Figure 4. Rich club regions and their spatial distribution.

(A) List of rich club member regions across all 14 rich club levels. Member regions of RC1 and RC2 are indicated, as are connector hubs (listed in blue). (B) Surface map of RC levels. (C) Surface maps of RC1 and RC2 member regions.

Figure 5. Comparison of core subshells and rich club members.

In both plots, the nodes are arranged along a circle, in the same order (by module and degree) used for displaying the connection matrix in Figure 2A, starting counterclockwise at the top. (A) Core subshell levels are displayed as concentric rings, with the innermost subshell nearest to the center of the circle. Regions are marked as black dots according to their subshell level. (B) Rich club levels are displayed as concentric rings, with the tightest rich club (RC1) corresponding to rich club level 1. Regions are marked as black dots according to their rich club level.

Figure 6. Motif contributions of rich club regions.

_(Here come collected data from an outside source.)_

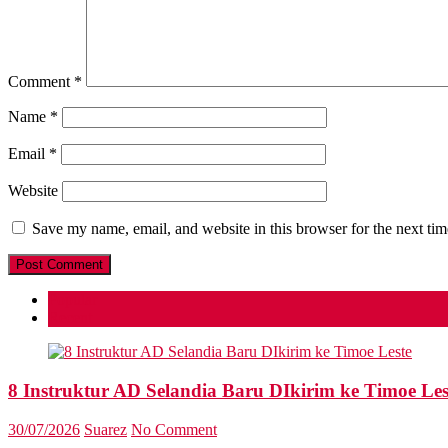
Comment
*
Name
*
Email
*
Website
Save my name, email, and website in this browser for the next ti
Popular
Recent
8 Instruktur AD Selandia Baru DIkirim ke Timoe Les
30/07/2026
Suarez
No Comment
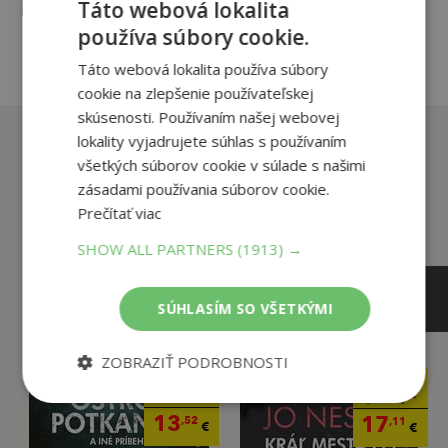
Táto webová lokalita
pridať do košíka
používa súbory cookie.
Táto webová lokalita používa súbory
cookie na zlepšenie používateľskej
skúsenosti. Používaním našej webovej
Zákazníci, ktorí si kúpili
lokality vyjadrujete súhlas s používaním
tento titul si tiež kúpili
všetkých súborov cookie v súlade s našimi
zásadami používania súborov cookie.
Prečítať viac
SHOW ALL PARTNERS
(1913) →
SÚHLASÍM SO VŠETKÝMI
ZOBRAZIŤ PODROBNOSTI
15
19
,90
,90
€
€
13
17
,52
,11
€
€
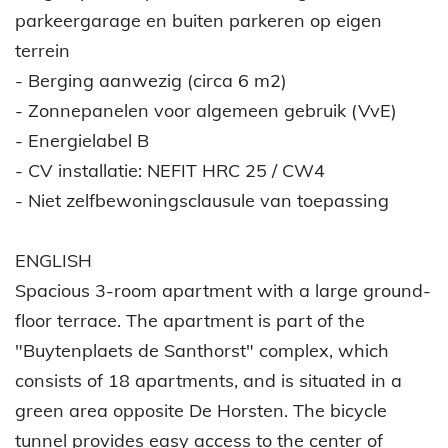
parkeergarage en buiten parkeren op eigen
terrein
- Berging aanwezig (circa 6 m2)
- Zonnepanelen voor algemeen gebruik (VvE)
- Energielabel B
- CV installatie: NEFIT HRC 25 / CW4
- Niet zelfbewoningsclausule van toepassing
ENGLISH
Spacious 3-room apartment with a large ground-
floor terrace. The apartment is part of the
"Buytenplaets de Santhorst" complex, which
consists of 18 apartments, and is situated in a
green area opposite De Horsten. The bicycle
tunnel provides easy access to the center of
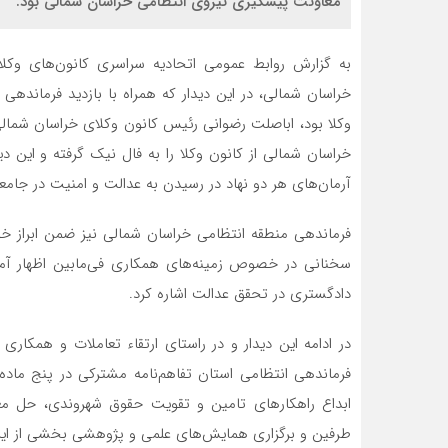
معاونت پیشگیری نیروی انتظامی خراسان شمالی بود.
به گزارش روابط عمومی اتحادیه سراسری کانون‌های وکلا
خراسان شمالی، در این دیدار که همراه با بازدید فرمانده
وکلا بود، اباصلت رضوانی رئیس کانون وکلای خراسان شمال
خراسان شمالی از کانون وکلا را به فال نیک گرفته و این دی
آرمان‌های هر دو نهاد در رسیدن به عدالت و امنیت در جامع
فرماندهی منطقه انتظامی خراسان شمالی نیز ضمن ابراز خ
سخنانی در خصوص زمینه‌های همکاری فی‌مابین اظهار آما
دادگستری در تحقق عدالت اشاره کرد.
در ادامه این دیدار و در راستای ارتقاء تعاملات و همکا
فرماندهی انتظامی استان تفاهم‌نامه مشترکی در پنج ماد
ابداع راهکارهای تامین و تقویت حقوق شهروندی، حل مع
طرفین و برگزاری همایش‌های علمی و پژوهشی بخشی از این 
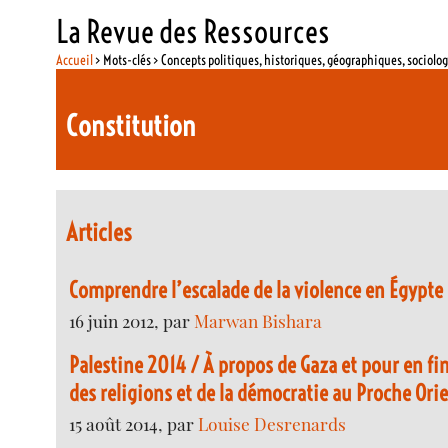
La Revue des Ressources
Accueil
> Mots-clés > Concepts politiques, historiques, géographiques, sociolo
Constitution
Articles
Comprendre l’escalade de la violence en Égypte
16 juin 2012, par
Marwan Bishara
Palestine 2014 / À propos de Gaza et pour en fin
des religions et de la démocratie au Proche Ori
15 août 2014, par
Louise Desrenards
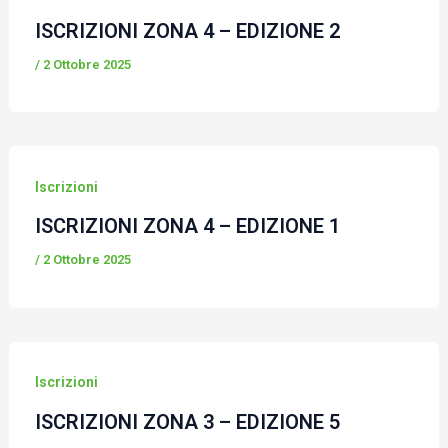
ISCRIZIONI ZONA 4 – EDIZIONE 2
/
2 Ottobre 2025
Iscrizioni
ISCRIZIONI ZONA 4 – EDIZIONE 1
/
2 Ottobre 2025
Iscrizioni
ISCRIZIONI ZONA 3 – EDIZIONE 5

(A) Apex motifs 4, 6 and 9 are statistically overrepresented as compared to both randomized and latticized null models (z-scores 13.1, 12.3, and 59.5 against randomized controls; 15.1, 16.9 and 2.2 against latticized controls). All 13 3-node motifs are shown at the bottom. (B) Scatter plot of apex ratio (for all three apex motifs) and clustering coefficient for all 242 regions, with RC1 and RC2 color coded. (C) Examples of star-like motifs centered on rich club regions 46, 13a, and LIP. All surrounding regions are reciprocally connected to the center and unconnected otherwise. Regions are color coded by their module assignment.

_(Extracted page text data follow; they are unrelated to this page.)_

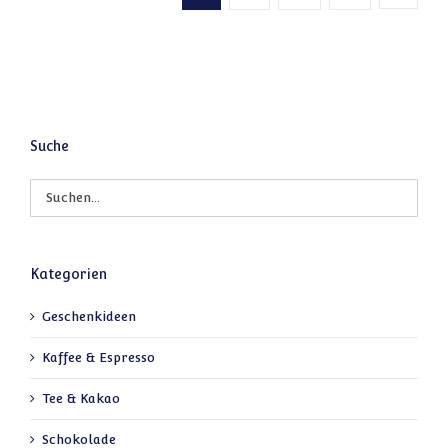
Suche
Kategorien
Geschenkideen
Kaffee & Espresso
Tee & Kakao
Schokolade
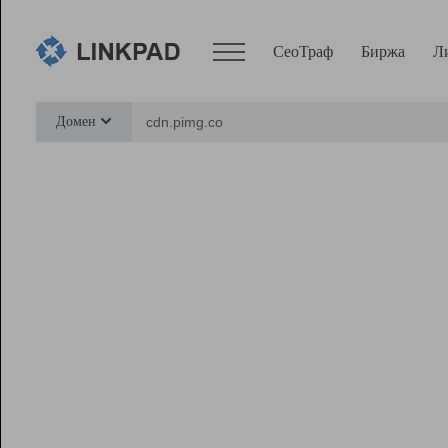
СеоТраф
Биржа
Л
Сервисы
Домен
СеоТраф
Монитор
Биржа
Pro
Линк+
Ресурсы
Вебмастер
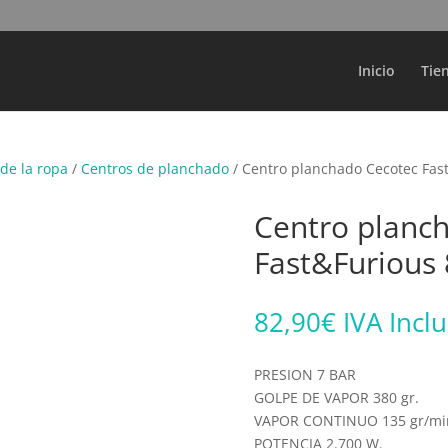
Búsqueda
de
productos
Inicio
Tie
de la ropa
/
Centros de planchado
/ Centro planchado Cecotec Fas
Centro planc
Fast&Furious 
82,90
€
IVA Incl
PRESION 7 BAR
GOLPE DE VAPOR 380 gr.
VAPOR CONTINUO 135 gr/mi
POTENCIA 2.700 W.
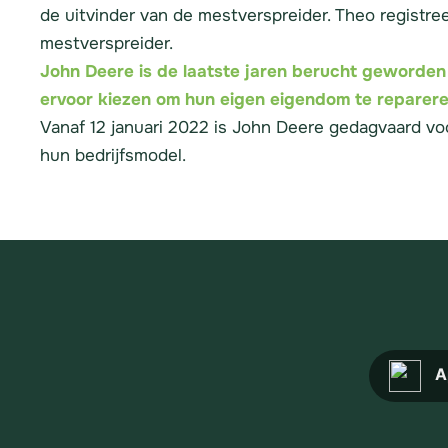
de uitvinder van de mestverspreider. Theo registre
mestverspreider.
John Deere is de laatste jaren berucht geworden
ervoor kiezen om hun eigen eigendom te reparere
Vanaf 12 januari 2022 is John Deere gedagvaard voo
hun bedrijfsmodel.
A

Figure 7. Communication cost and path structure.

(A) Bar plots display the proportions of rich club (“R”, red), feeder (“F”, orange) and local (“L”, yellow) connections to network density and communication cost, shown for RC1 and RC2. (B) Heatmap (gray scale) of node degrees encountered along paths of path length (pl) 2, 3, 4, and 5. The median degrees are indicated in blue, and minimum degrees for nodes that are members of RC1 and RC2 are shown in red. The plot aggregates data on all paths starting and ending on non-rich club (non-RC2) nodes. Similar plots are obtained for paths starting and ending on non-RC1 nodes (not shown). (C) Proportion (probability) of touching an RC2 node plotted along all paths of lengths 2 to 5 steps. (D) Proportion (probability) of traveling along an RC2 edge plotted along all paths of lengths 3 to 5 steps. In panels (C) and (D), black symbols represent data from the macaque network, gray symbols represent means from 200 randomized networks preserving node degree sequence. Asterisks indicate that macaque data exceed the values from the empirical null distributions at p<0.05 (one-sided, uncorrected).

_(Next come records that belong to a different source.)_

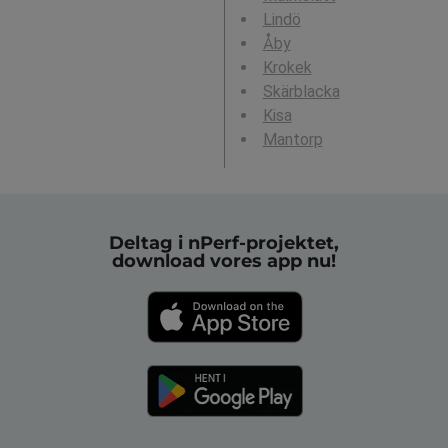
Lindö
Åby
Krokek
Skärblacka
Kisa
Mantorp
Deltag i nPerf-projektet,
download vores app nu!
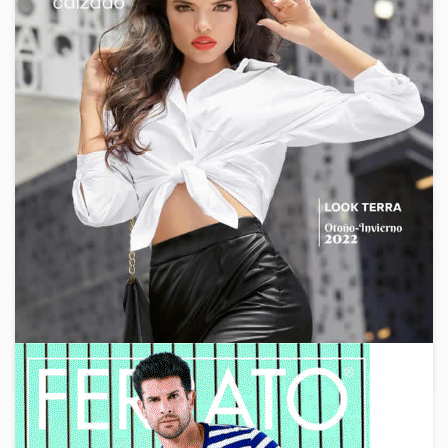
2018
,
2019
,
Catalogos Para Vender
,
Membresia Gratis
,
Mundo Terra
,
Precios de Mayoreo
,
Productos Para Vender
Por Catalogo
,
Ropa por Catalogo
,
Ropa Por Mayoreo
,
Vender Por Catalogo
,
Vender Zapatos por Catalogo
,
Zapatos
Catálogo Mundo Terra Ropa y
Calzado Caballero Otoño Invierno
2018-2019
Nuevo Catálogo Mundo Terra de Ropa y Calzado
Caballero Otoño Invierno 2018. Dale una mirada a esta
nueva edición del catálogo virtual de Mundo Terra y
July 19, 2018
By
Venta Por Catalogo
2 Min Reading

Figure 8. Directionality of paths and rich club.

The figure presents distributions of short communication paths leading into (“in-paths”) and emerging from (“out-paths”) rich club nodes. Plots at the top are for RC1 regions, and plots at the bottom are for RC2 regions. Data shown are for paths that begin and end on non-RC nodes. (A) Scatter plot of degree imbalance (in-degree minus out-degree) and path imbalance (in-paths minus out-paths) for the macaque cortex (red markers) and for averages obtained from 200 randomized networks preserving degree sequence (gray markers). Note that node degree imbalances are identical for randomized networks. Region names in large black font mark regions for which the difference between macaque and random population is significant (p<0.01, uncorrected). (B) The in-out paths ratio, shown here for the macaque cortex, is computed as (in-paths−out-paths)/(in-paths+out-paths). Black bars indicate regions for which the in-out paths ratio is significantly different (p<0.01, uncorrected) compared to that of a population of 200 randomized networks.